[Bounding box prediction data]
= Beginning of Section =

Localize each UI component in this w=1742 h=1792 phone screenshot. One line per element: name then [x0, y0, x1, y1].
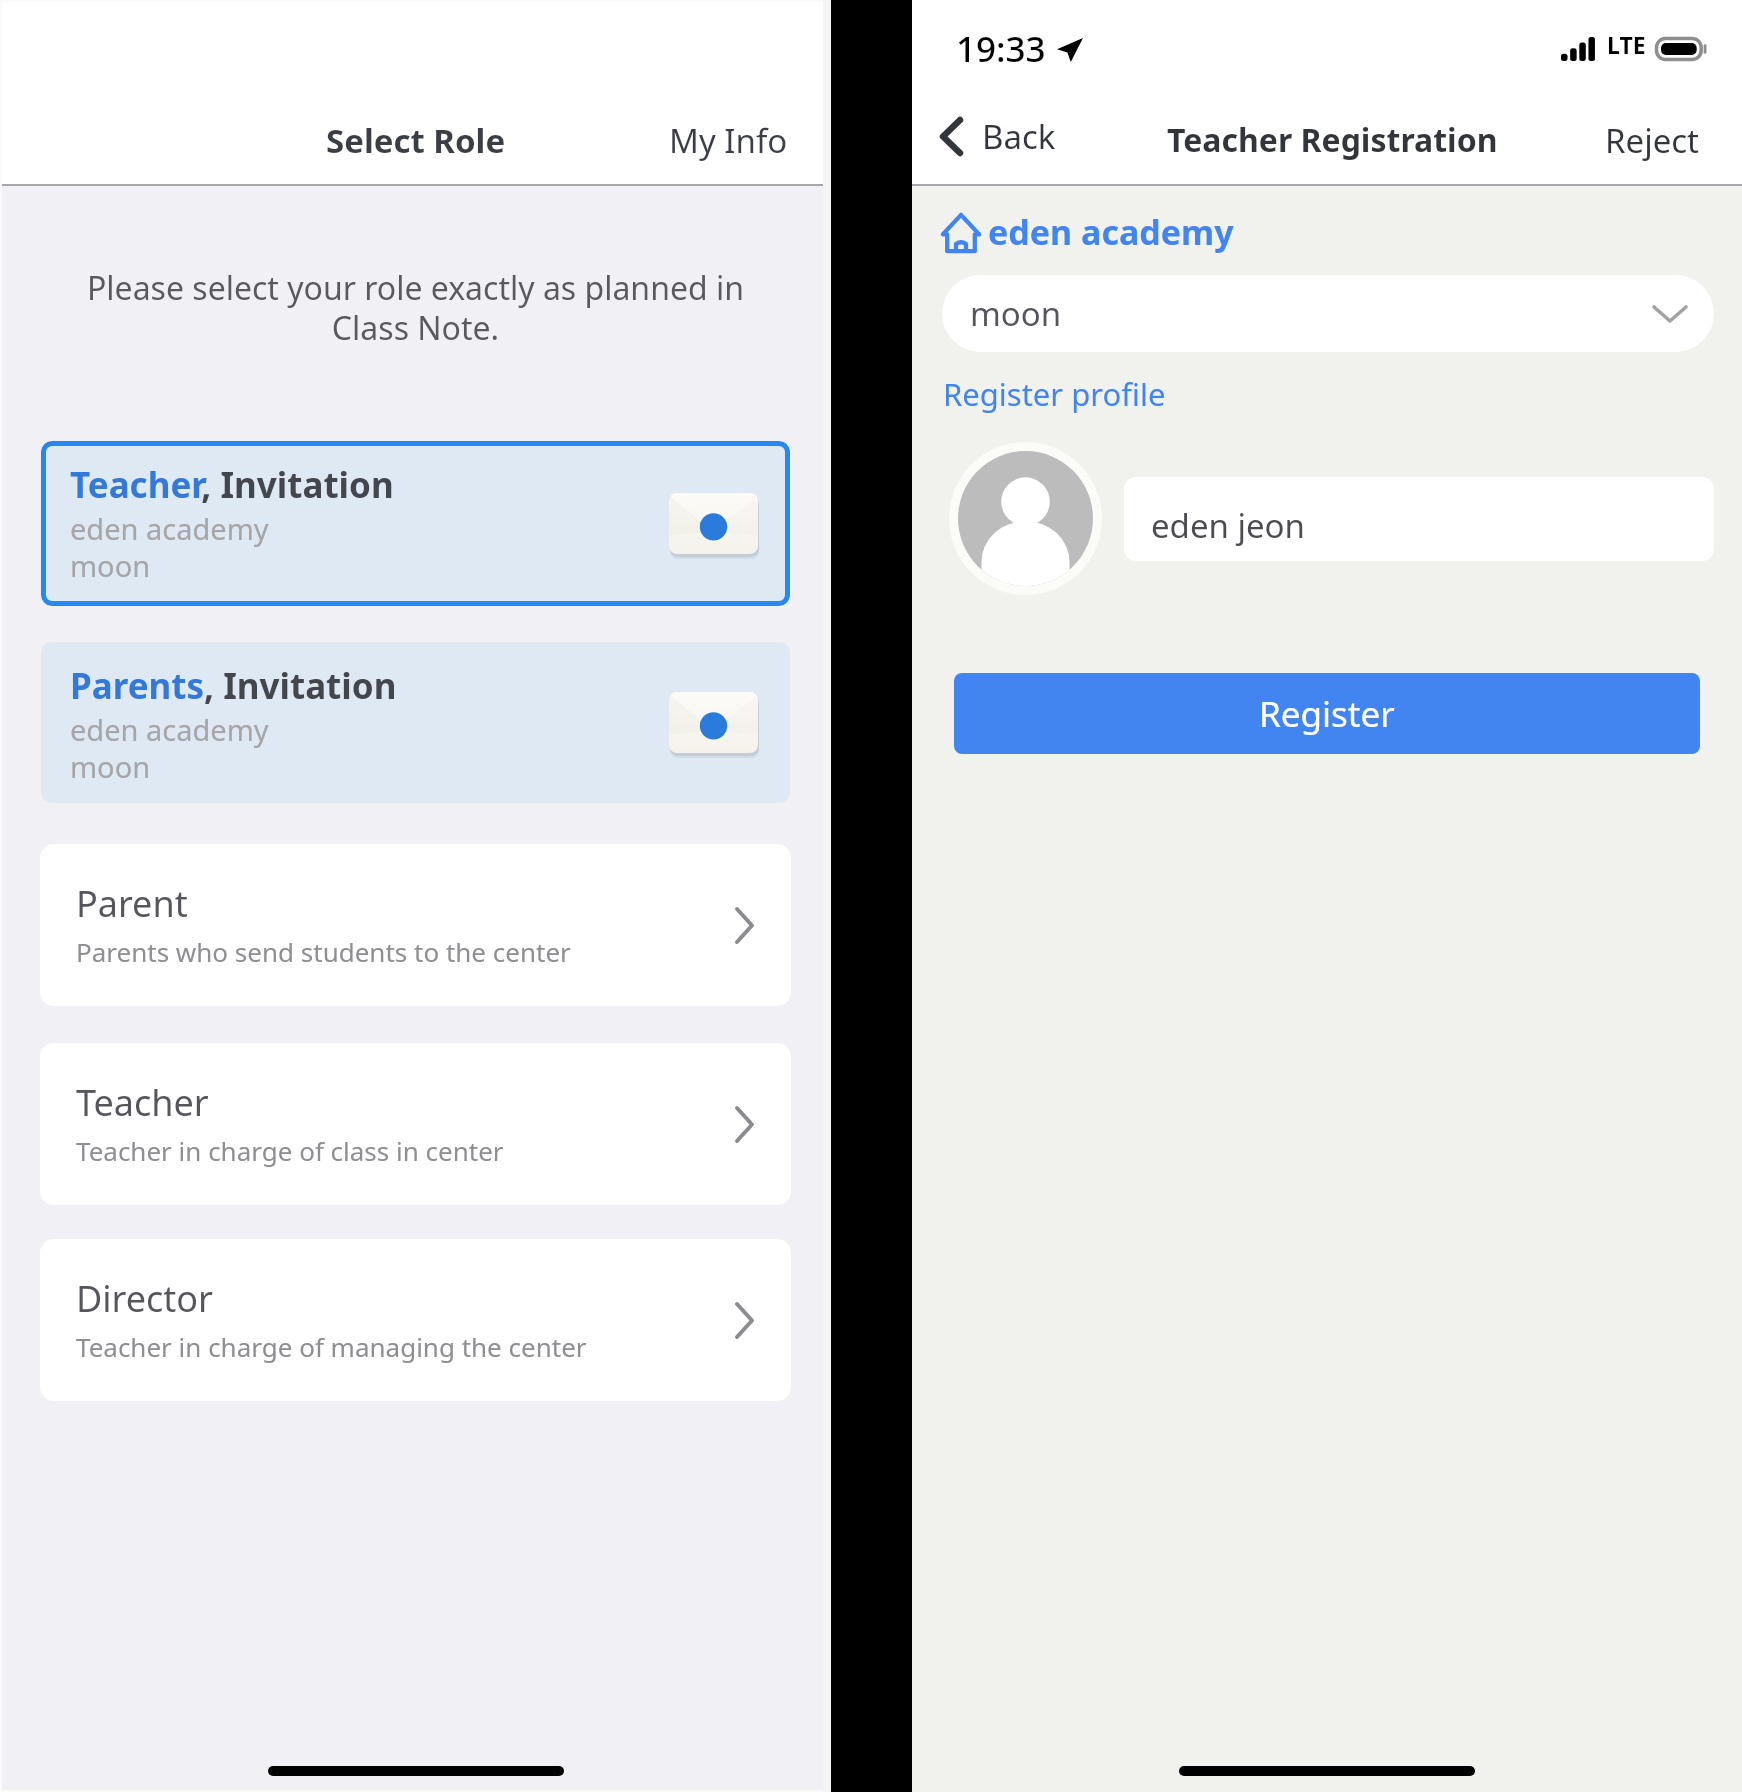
- staticText: Director: [76, 1274, 213, 1323]
- staticText: Reject: [1605, 118, 1700, 163]
- button[interactable]: Open class dropdown: [1640, 284, 1700, 344]
- staticText: Register profile: [943, 373, 1166, 415]
- button[interactable]: Teacher: [40, 1043, 791, 1205]
- staticText: eden academy moon: [70, 710, 269, 787]
- button[interactable]: Register profile: [943, 373, 1166, 415]
- button[interactable]: Reject: [1605, 118, 1700, 163]
- staticText: Teacher Registration: [1167, 118, 1498, 162]
- staticText: Teacher in charge of class in center: [76, 1133, 504, 1168]
- staticText: Register: [1259, 690, 1395, 738]
- staticText: Select Role: [326, 118, 506, 163]
- staticText: Parents who send students to the center: [76, 934, 571, 969]
- staticText: Please select your role exactly as plann…: [0, 266, 831, 350]
- staticText: moon: [970, 291, 1062, 336]
- button[interactable]: Back: [940, 114, 1056, 159]
- staticText: Parent: [76, 879, 188, 928]
- staticText: 19:33: [956, 25, 1046, 73]
- button[interactable]: Parent: [40, 844, 791, 1006]
- staticText: Back: [982, 114, 1056, 159]
- staticText: LTE: [1607, 29, 1646, 60]
- staticText: Teacher: [76, 1078, 209, 1127]
- staticText: Parents, Invitation: [70, 662, 397, 710]
- staticText: eden academy moon: [70, 509, 269, 586]
- button[interactable]: Change profile photo: [949, 442, 1102, 595]
- button[interactable]: My Info: [669, 118, 788, 163]
- button[interactable]: Parents, Invitation: [41, 642, 790, 803]
- staticText: eden jeon: [1151, 503, 1305, 548]
- button[interactable]: eden jeon: [1124, 477, 1714, 561]
- staticText: eden academy: [988, 209, 1234, 255]
- staticText: My Info: [669, 118, 788, 163]
- button[interactable]: Director: [40, 1239, 791, 1401]
- button[interactable]: Teacher, Invitation: [41, 441, 790, 606]
- button[interactable]: Register: [954, 673, 1700, 754]
- staticText: Teacher, Invitation: [70, 461, 394, 509]
- staticText: Teacher in charge of managing the center: [76, 1329, 587, 1364]
- button[interactable]: moon: [942, 275, 1714, 352]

= End of Section =

> Task instructions: Some lines in the data above hold the string "Register". Find and copy each of them.

> Solution for this task:
- staticText: Register profile: [943, 373, 1166, 415]
- button[interactable]: Register profile: [943, 373, 1166, 415]
- staticText: Register: [1259, 690, 1395, 738]
- button[interactable]: Register: [954, 673, 1700, 754]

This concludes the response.